Dans le train du retour, Philippe Hetzel nous a lu un extrait de ce livre de Patrick Desbois : Porteur de mémoires, publié en 2007 par Robert Lafon

Chapitre VIII : ACCEPTER DE SAVOIR

Le plus difficile dans l’appréhension et la connaissance personnelle d’un génocide est d’accepter de savoir. Savoir tout en continuant à vivre pleinement, sans pour autant oublier ni occulter ce que l’on sait.
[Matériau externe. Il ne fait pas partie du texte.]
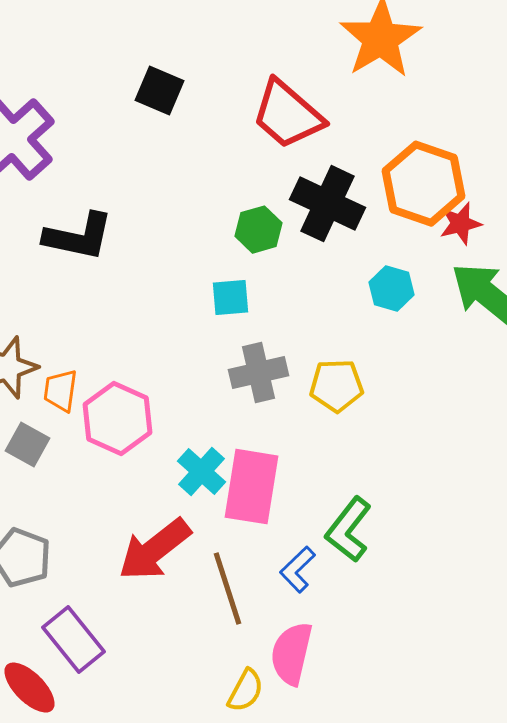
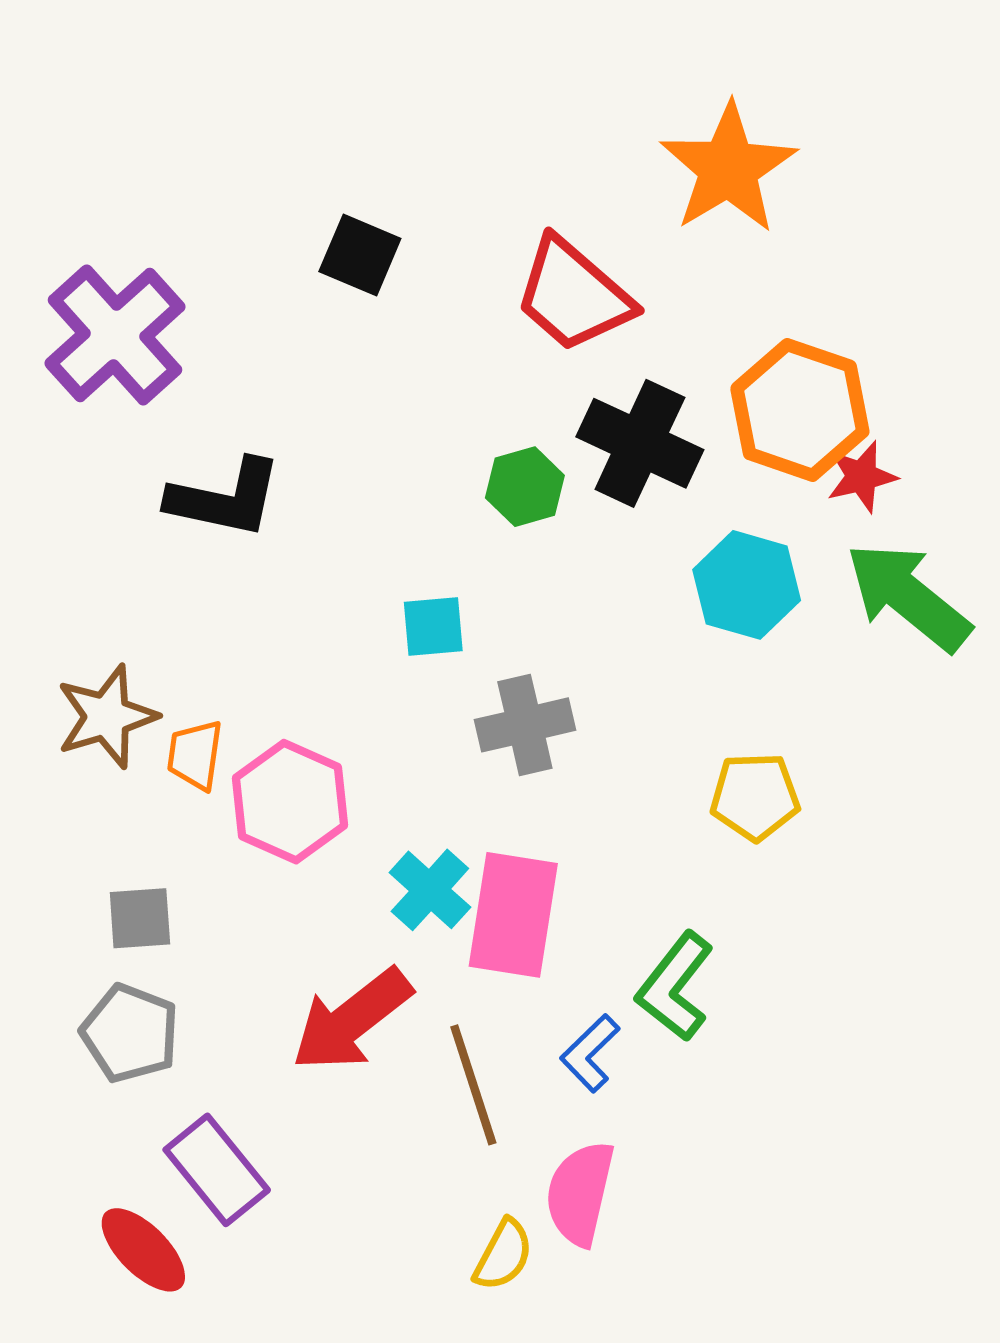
cyan hexagon: (392, 289) -> (747, 585), size x1.4
cyan square: (230, 298) -> (433, 627), moved
yellow pentagon: (336, 386) -> (755, 797), moved
gray square: (28, 445) -> (140, 918), moved, turned -33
Il ne s’agit pas de rester dans des impressions, des haut-le-cœur, et encore moins de demeurer figé dans l’effroi. L’effroi fait partie de la stratégie des génocideurs qui, comme les prédateurs mettent en place des stratagèmes pour pétrifier leurs victimes avant de les tuer. Lorsque les victimes juives descendaient des trains sur la Judenrampe, entre Auschwitz et Birkenau, elles étaient dans l’effroi. Lorsqu’une famille d’un kolkhoze juif était conduite au pas de course au bord d’un puits d’irrigation profond de soixante-dix mètres pour y être jetée, elle était tétanisée par la peur. Soixante ans plus tard, si nous entrons dans l’effroi à l’évocation d’un génocide, à la lecture d’un livre, à la vue d’images d’archives, à la visite d’un ancien camp d’extermination, nous donnons aux génocideurs du IIIe Reich une victoire supplémentaire. L’effroi peut figer la pensée, la conscience, et entraver la capacité de demeurer responsable, résistant et fort face aux génocideurs. Ils sont comme des serial killers qui agiraient au niveau d’un pays, d’un continent. Eux n’entrent pas dans l’effroi et savent que la plupart des gens ne peuvent, ne veulent pas penser à la potentialité d’un acte génocidaire. L’homme ordinaire souhaite dormir tranquille, or la pensée du génocide empêche de dormir. Le génocideur en est conscient. Il peut ainsi, en toute tranquillité, mettre en place la machine à tuer en masse à laquelle personne ne voudra, ne pourra croire.